* Work required:
Copy all the data exactly, except the pictures.

* Data supplied:
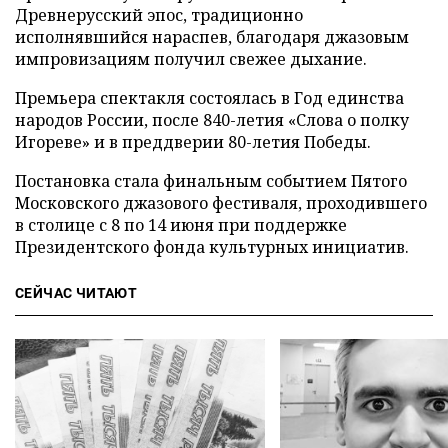
Древнерусский эпос, традиционно
исполнявшийся нараспев, благодаря джазовым
импровизациям получил свежее дыхание.
Премьера спектакля состоялась в Год единства
народов России, после 840-летия «Слова о полку
Игореве» и в преддверии 80-летия Победы.
Постановка стала финальным событием Пятого
Московского джазового фестиваля, проходившего
в столице с 8 по 14 июня при поддержке
Президентского фонда культурных инициатив.
СЕЙЧАС ЧИТАЮТ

* Solution to the problem:
Древнерусский эпос, традиционно
исполнявшийся нараспев, благодаря джазовым
импровизациям получил свежее дыхание.
Премьера спектакля состоялась в Год единства
народов России, после 840-летия «Слова о полку
Игореве» и в преддверии 80-летия Победы.
Постановка стала финальным событием Пятого
Московского джазового фестиваля, проходившего
в столице с 8 по 14 июня при поддержке
Президентского фонда культурных инициатив.
СЕЙЧАС ЧИТАЮТ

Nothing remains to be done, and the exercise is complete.